Work task ->
Taking the line that contains "Dat lukte aardig" as the starting point, give again exactly every line up to and including the last line of the records below.

┌─ Data shown

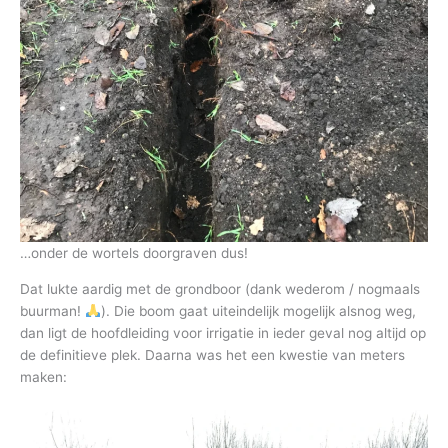
…onder de wortels doorgraven dus!
Dat lukte aardig met de grondboor (dank wederom / nogmaals
buurman!
). Die boom gaat uiteindelijk mogelijk alsnog weg,
dan ligt de hoofdleiding voor irrigatie in ieder geval nog altijd op
de definitieve plek. Daarna was het een kwestie van meters
maken:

└─

Result of the exercise ->
Dat lukte aardig met de grondboor (dank wederom / nogmaals
buurman!
). Die boom gaat uiteindelijk mogelijk alsnog weg,
dan ligt de hoofdleiding voor irrigatie in ieder geval nog altijd op
de definitieve plek. Daarna was het een kwestie van meters
maken:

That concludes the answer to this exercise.